↓

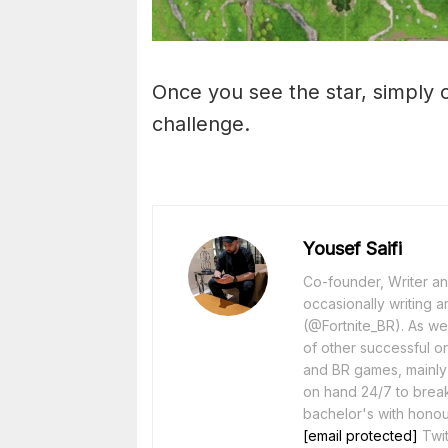
Once you see the star, simply c
challenge.
Yousef Saifi
Co-founder, Writer and
occasionally writing a
(@Fortnite_BR). As wel
of other successful o
and BR games, mainly F
on hand 24/7 to break
bachelor's with honou
[email protected]
Twit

↑

--- Requirement ---
Write out, word for word, the lines from the one containing "of other successful o" through the end of the records, with no other lines.

--- Expected answer ---
of other successful o
and BR games, mainly F
on hand 24/7 to break
bachelor's with honou
[email protected]
Twit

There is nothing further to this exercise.